Według relacji Daouda, na placówce podjęto czynności wskazujące na rozpoczęcie procedury ochrony międzynarodowej, o czym świadczyć może to, że pobrano od Sudańczyków odciski palców:
Prosiliśmy o ochronę międzynarodową i dlatego daliśmy odciski palców, zrobili nam zdjęcia.
Pobyt w placówce trwał około 25-30 min. Po tym czasie wywieziono ich z placówki do lasu. Jak określał to Daoud, wywieziono ich w miejsce, gdzie nikt ich nie mógł dojrzeć. Tam dwójka funkcjonariuszy zaczęła używać wobec zatrzymanych przemocy. Daoud relacjonował, że byli rażeni paralizatorem, bici przy użyciu pałki i pryskani gazem pieprzowym:
Ale jak zabrali nas do lasu w takim punkcie, co nikt nas nie widział, tylko byliśmy my sami, tam zaczęli nas bić paralizatorem, gazem pieprzowym i potem wyrzucili nas w lesie. Przez trzy dni nie mogliśmy chodzić z bólu, też nie mogłem widzieć. […] Bili nas, tak jak mówiłem, paralizatorem, gazem pieprzowym i też bili nas tym kijem, pałką, co mieli w rękach. Tak mocno mnie bili w stopy i nogi, dlatego nie mogłem chodzić.
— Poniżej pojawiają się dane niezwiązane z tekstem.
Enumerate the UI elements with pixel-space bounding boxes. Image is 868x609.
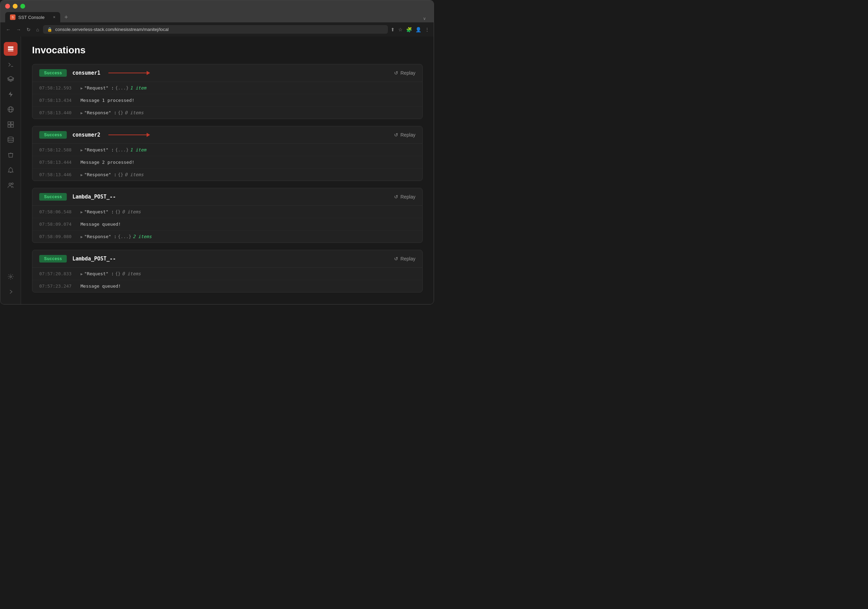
log-key: "Request" : <box>84 271 114 276</box>
log-timestamp: 07:58:12.588 <box>39 147 74 152</box>
expand-icon[interactable]: ▶ <box>81 86 83 90</box>
sidebar-item-expand[interactable] <box>4 285 17 299</box>
menu-icon[interactable]: ⋮ <box>425 27 429 33</box>
expand-icon[interactable]: ▶ <box>81 148 83 152</box>
consumer-name: Lambda_POST_-- <box>72 194 116 200</box>
reload-button[interactable]: ↻ <box>25 26 32 33</box>
tab-label: SST Console <box>18 15 44 20</box>
log-content: Message 2 processed! <box>81 160 135 165</box>
log-items: 1 item <box>130 147 146 152</box>
log-message: Message 1 processed! <box>81 98 135 103</box>
log-timestamp: 07:57:23.247 <box>39 284 74 289</box>
invocation-card: Success Lambda_POST_-- ↺ Replay 07:57:20… <box>32 250 423 293</box>
replay-icon: ↺ <box>394 132 398 138</box>
status-badge: Success <box>39 131 67 139</box>
log-row: 07:58:06.548 ▶ "Request" : {} 0 items <box>33 206 422 218</box>
consumer-name: consumer1 <box>72 70 100 76</box>
extensions-icon[interactable]: 🧩 <box>406 27 412 33</box>
log-timestamp: 07:58:12.593 <box>39 85 74 90</box>
close-button[interactable] <box>5 4 10 9</box>
expand-icon[interactable]: ▶ <box>81 173 83 177</box>
log-items: 0 items <box>125 172 144 177</box>
replay-button[interactable]: ↺ Replay <box>394 70 415 76</box>
expand-icon[interactable]: ▶ <box>81 235 83 239</box>
log-content: ▶ "Request" : {} 0 items <box>81 209 141 214</box>
log-timestamp: 07:58:13.444 <box>39 160 74 165</box>
log-timestamp: 07:58:13.440 <box>39 110 74 115</box>
sidebar-item-server[interactable] <box>4 42 17 56</box>
sidebar-item-database[interactable] <box>4 133 17 147</box>
tabs-expand-button[interactable]: ∨ <box>420 15 429 22</box>
log-timestamp: 07:58:13.446 <box>39 172 74 177</box>
log-row: 07:58:12.588 ▶ "Request" : {...} 1 item <box>33 144 422 156</box>
svg-rect-10 <box>11 122 14 124</box>
replay-icon: ↺ <box>394 256 398 262</box>
log-row: 07:58:09.080 ▶ "Response" : {...} 2 item… <box>33 231 422 243</box>
sidebar-item-layers[interactable] <box>4 72 17 86</box>
sidebar-item-alerts[interactable] <box>4 163 17 177</box>
replay-label: Replay <box>400 132 415 138</box>
replay-button[interactable]: ↺ Replay <box>394 256 415 262</box>
log-brace: {...} <box>115 85 129 90</box>
replay-button[interactable]: ↺ Replay <box>394 194 415 200</box>
title-bar: S SST Console × + ∨ <box>0 0 434 22</box>
log-timestamp: 07:58:09.080 <box>39 234 74 239</box>
address-text: console.serverless-stack.com/kinesisstre… <box>55 27 168 32</box>
invocation-header: Success Lambda_POST_-- ↺ Replay <box>33 250 422 268</box>
log-items: 2 items <box>133 234 152 239</box>
invocation-card: Success consumer1 ↺ Replay 07:58:12.593 <box>32 64 423 119</box>
tab-close-button[interactable]: × <box>53 15 56 20</box>
consumer-name: Lambda_POST_-- <box>72 256 116 262</box>
sidebar-item-grid[interactable] <box>4 118 17 132</box>
invocation-header: Success Lambda_POST_-- ↺ Replay <box>33 188 422 206</box>
svg-rect-0 <box>8 46 14 48</box>
new-tab-button[interactable]: + <box>61 12 71 22</box>
profile-icon[interactable]: 👤 <box>415 27 421 33</box>
share-icon[interactable]: ⬆ <box>391 27 395 33</box>
sidebar-item-bucket[interactable] <box>4 148 17 162</box>
log-row: 07:57:23.247 Message queued! <box>33 280 422 292</box>
expand-icon[interactable]: ▶ <box>81 210 83 214</box>
expand-icon[interactable]: ▶ <box>81 111 83 115</box>
sidebar-item-settings[interactable] <box>4 270 17 284</box>
browser-tab[interactable]: S SST Console × <box>5 12 60 22</box>
home-button[interactable]: ⌂ <box>35 26 40 33</box>
svg-rect-2 <box>8 51 14 51</box>
arrow-annotation <box>108 73 150 73</box>
svg-point-13 <box>8 137 14 139</box>
minimize-button[interactable] <box>13 4 17 9</box>
svg-rect-12 <box>11 125 14 127</box>
svg-rect-9 <box>8 122 10 124</box>
log-brace: {} <box>118 110 124 115</box>
bookmark-icon[interactable]: ☆ <box>398 27 403 33</box>
log-brace: {} <box>115 271 121 276</box>
log-items: 0 items <box>122 209 141 214</box>
forward-button[interactable]: → <box>15 26 22 33</box>
status-badge: Success <box>39 69 67 77</box>
log-items: 1 item <box>130 85 146 90</box>
arrow-annotation <box>108 135 150 135</box>
status-badge: Success <box>39 255 67 262</box>
sidebar-item-lightning[interactable] <box>4 87 17 101</box>
address-bar[interactable]: 🔒 console.serverless-stack.com/kinesisst… <box>43 25 388 34</box>
back-button[interactable]: ← <box>5 26 12 33</box>
log-brace: {...} <box>118 234 132 239</box>
sidebar-item-users[interactable] <box>4 178 17 192</box>
log-row: 07:58:13.446 ▶ "Response" : {} 0 items <box>33 169 422 181</box>
sidebar-item-terminal[interactable] <box>4 57 17 71</box>
sidebar <box>0 36 21 304</box>
log-content: ▶ "Response" : {} 0 items <box>81 110 144 115</box>
svg-marker-5 <box>9 91 13 97</box>
maximize-button[interactable] <box>20 4 25 9</box>
replay-label: Replay <box>400 256 415 262</box>
log-content: ▶ "Request" : {} 0 items <box>81 271 141 276</box>
log-brace: {} <box>115 209 121 214</box>
log-content: Message 1 processed! <box>81 98 135 103</box>
tab-favicon: S <box>10 14 16 20</box>
expand-icon[interactable]: ▶ <box>81 272 83 276</box>
log-content: ▶ "Response" : {...} 2 items <box>81 234 152 239</box>
replay-button[interactable]: ↺ Replay <box>394 132 415 138</box>
app-layout: Invocations Success consumer1 ↺ Replay <box>0 36 434 304</box>
sidebar-item-globe[interactable] <box>4 102 17 116</box>
log-timestamp: 07:58:06.548 <box>39 209 74 214</box>
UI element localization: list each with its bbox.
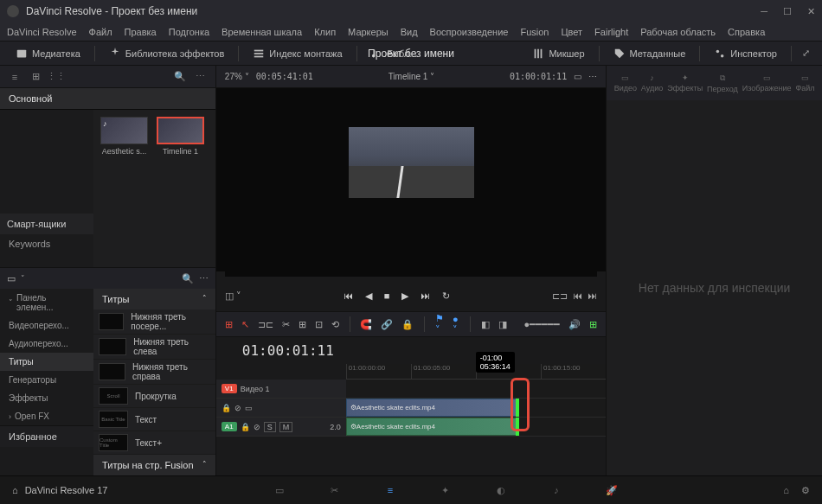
sort-button[interactable]: ⋮⋮ xyxy=(48,69,64,85)
match-frame-button[interactable]: ⊏⊐ xyxy=(552,290,568,302)
mixer-toggle[interactable]: Микшер xyxy=(525,45,591,62)
disable-icon[interactable]: ⊘ xyxy=(234,404,241,412)
mute-button[interactable]: M xyxy=(279,422,293,432)
tab-image[interactable]: ▭Изображение xyxy=(742,73,792,93)
effect-item[interactable]: Нижняя треть посере... xyxy=(93,309,215,335)
zoom-slider[interactable]: ●━━━━━ xyxy=(524,319,561,330)
overwrite-button[interactable]: ⊡ xyxy=(315,319,323,330)
effect-item[interactable]: Нижняя треть справа xyxy=(93,360,215,385)
menu-timeline[interactable]: Временная шкала xyxy=(222,27,302,37)
favorites-section[interactable]: Избранное xyxy=(0,425,93,447)
page-color[interactable]: ◐ xyxy=(491,480,511,501)
nav-effects[interactable]: Эффекты xyxy=(0,389,93,407)
lock-icon[interactable]: 🔒 xyxy=(222,404,231,412)
marker-dropdown[interactable]: ● ˅ xyxy=(453,314,459,335)
link-button[interactable]: 🔗 xyxy=(381,319,393,330)
effect-item[interactable]: Custom TitleТекст+ xyxy=(93,431,215,455)
page-deliver[interactable]: 🚀 xyxy=(601,480,622,501)
clip-thumb-timeline[interactable]: Timeline 1 xyxy=(157,117,204,156)
lock-button[interactable]: 🔒 xyxy=(401,319,414,330)
stop-button[interactable]: ■ xyxy=(384,290,390,301)
lock-icon[interactable]: 🔒 xyxy=(241,423,250,431)
search-icon[interactable]: 🔍 xyxy=(182,273,194,284)
viewer-mode-button[interactable]: ▭ xyxy=(574,72,581,81)
zoom-dropdown[interactable]: 27% ˅ xyxy=(225,72,249,81)
search-icon[interactable]: 🔍 xyxy=(172,69,188,85)
timeline-clip-video[interactable]: ⚙ Aesthetic skate edits.mp4 xyxy=(346,399,519,417)
track-header-a1[interactable]: A1 🔒 ⊘ S M 2.0 xyxy=(216,418,346,436)
bin-tab-main[interactable]: Основной xyxy=(0,88,215,110)
nav-toolbox[interactable]: ˅Панель элемен... xyxy=(0,289,93,316)
last-frame-button[interactable]: ⏭ xyxy=(421,290,430,301)
viewer-options-icon[interactable]: ⋯ xyxy=(588,72,597,81)
menu-markers[interactable]: Маркеры xyxy=(348,27,389,37)
effect-item[interactable]: ScrollПрокрутка xyxy=(93,385,215,408)
track-controls-v1[interactable]: 🔒 ⊘ ▭ xyxy=(216,399,346,417)
list-view-button[interactable]: ≡ xyxy=(7,69,22,85)
chevron-down-icon[interactable]: ˅ xyxy=(21,274,25,283)
clip-color-button[interactable]: ◧ xyxy=(481,319,490,330)
volume-icon[interactable]: 🔊 xyxy=(568,319,581,330)
nav-titles[interactable]: Титры xyxy=(0,353,93,371)
options-icon[interactable]: ⋯ xyxy=(193,69,209,85)
minimize-button[interactable]: ─ xyxy=(761,6,767,17)
solo-button[interactable]: S xyxy=(264,422,276,432)
expand-icon[interactable]: ⤢ xyxy=(799,48,813,59)
tab-audio[interactable]: ♪Аудио xyxy=(641,73,663,93)
clip-thumb[interactable]: ♪ Aesthetic s... xyxy=(100,117,148,156)
menu-edit[interactable]: Правка xyxy=(125,27,157,37)
trim-tool[interactable]: ⊐⊏ xyxy=(258,319,273,330)
viewer[interactable] xyxy=(216,88,606,271)
menu-davinci[interactable]: DaVinci Resolve xyxy=(7,27,77,37)
nav-generators[interactable]: Генераторы xyxy=(0,371,93,389)
first-frame-button[interactable]: ⏮ xyxy=(344,290,353,301)
tab-effects[interactable]: ✦Эффекты xyxy=(667,73,703,93)
timeline-view-icon[interactable]: ⊞ xyxy=(225,319,233,330)
menu-file[interactable]: Файл xyxy=(89,27,112,37)
project-manager-icon[interactable]: ⌂ xyxy=(783,485,789,496)
menu-playback[interactable]: Воспроизведение xyxy=(430,27,509,37)
close-button[interactable]: ✕ xyxy=(807,6,815,17)
blade-tool[interactable]: ✂ xyxy=(282,319,290,330)
effects-view-icon[interactable]: ▭ xyxy=(7,273,16,284)
tab-transition[interactable]: ⧉Переход xyxy=(707,73,738,93)
crop-tool-icon[interactable]: ◫ ˅ xyxy=(225,290,241,302)
page-media[interactable]: ▭ xyxy=(269,480,290,501)
snap-button[interactable]: 🧲 xyxy=(360,319,372,330)
menu-trim[interactable]: Подгонка xyxy=(169,27,209,37)
tab-video[interactable]: ▭Видео xyxy=(614,73,637,93)
loop-button[interactable]: ↻ xyxy=(442,290,450,302)
insert-button[interactable]: ⊞ xyxy=(299,319,306,330)
play-reverse-button[interactable]: ◀ xyxy=(365,290,372,302)
menu-clip[interactable]: Клип xyxy=(314,27,336,37)
track-header-v1[interactable]: V1 Видео 1 xyxy=(216,380,346,398)
timeline-clip-audio[interactable]: ⚙ Aesthetic skate edits.mp4 xyxy=(346,418,519,436)
menu-color[interactable]: Цвет xyxy=(561,27,582,37)
page-cut[interactable]: ✂ xyxy=(324,480,345,501)
smartbins-header[interactable]: Смарт-ящики xyxy=(0,214,93,234)
smartbin-keywords[interactable]: Keywords xyxy=(0,234,93,253)
options-icon[interactable]: ⋯ xyxy=(199,273,209,284)
nav-openfx[interactable]: ›Open FX xyxy=(0,407,93,425)
timeline-selector[interactable]: Timeline 1 ˅ xyxy=(389,72,435,81)
menu-fairlight[interactable]: Fairlight xyxy=(594,27,628,37)
menu-workspace[interactable]: Рабочая область xyxy=(640,27,716,37)
nav-audio-transitions[interactable]: Аудиоперехо... xyxy=(0,335,93,353)
menu-view[interactable]: Вид xyxy=(401,27,418,37)
home-icon[interactable]: ⌂ xyxy=(12,485,18,495)
menu-fusion[interactable]: Fusion xyxy=(520,27,549,37)
metadata-toggle[interactable]: Метаданные xyxy=(607,45,693,62)
nav-video-transitions[interactable]: Видеоперехо... xyxy=(0,316,93,335)
replace-button[interactable]: ⟲ xyxy=(331,319,339,330)
prev-edit-button[interactable]: ⏮ xyxy=(573,290,582,301)
disable-icon[interactable]: ⊘ xyxy=(254,423,260,431)
effects-library-toggle[interactable]: Библиотека эффектов xyxy=(102,45,232,62)
clip-color-button-2[interactable]: ◨ xyxy=(498,319,507,330)
next-edit-button[interactable]: ⏭ xyxy=(588,290,597,301)
effect-item[interactable]: Нижняя треть слева xyxy=(93,335,215,360)
scrubber[interactable] xyxy=(225,271,597,277)
play-button[interactable]: ▶ xyxy=(401,290,408,302)
maximize-button[interactable]: ☐ xyxy=(783,6,792,17)
rect-icon[interactable]: ▭ xyxy=(245,404,253,412)
edit-index-toggle[interactable]: Индекс монтажа xyxy=(246,45,349,62)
Według tego, co opowiadał Daoud, przemocy używali prawdopodobnie ci sami funkcjonariusze, którzy przewozili ich wcześniej na placówkę. Nie ma jednak co do tego pewności, bo mieli zasłonięte twarze i nie pozwalali na siebie patrzeć:
Obaj byli wielkimi mężczyznami. Oni w ogóle nie pozwalali wprost patrzeć w twarz, w oczy. Kazali nam patrzeć w dół, mamy patrzeć na ziemię.
Wtedy też zniszczono im telefony, simcarty i zabrano powerbanki, które wcześniej dostali od aktywistów:
[Kiedy] byliśmy sami [w lesie z funkcjonariuszami], oczywiście zabrali nam telefony, złamali telefony, zabrali simcartę i złamali. […] I też zabrali powerbanki.
Po pobiciu Daouda z towarzyszem przewieziono pod mur. Udało im się zapamiętać numer słupa granicznego, na wysokości którego zostali wypchnięci. Daoud tak opowiadał o tym, jak dostał się do białoruskiego szpitala:
Po drugiej stronie [ogrodzenia] byłem bardzo zmęczony i nie widziałem przez gaz pieprzowy, […] nie mogłem chodzić, ale dźwięki innych ludzi [niezrozumiałe], pomogli mi zabrali aż do drogi asfaltowej. Tam mnie zostawili. Tak naprawdę straciłem przytomność, zabrali mnie. Samochód wojskowy albo policji. Obudziłem się, jak już byłem w szpitalu.
W szpitalu w Białorusi Daoud spędził następnie 25 dni. Jak mówi, po dwóch miesiącach od zdarzenia wciąż ma problemy z chodzeniem w następstwie dotkliwego pobicia.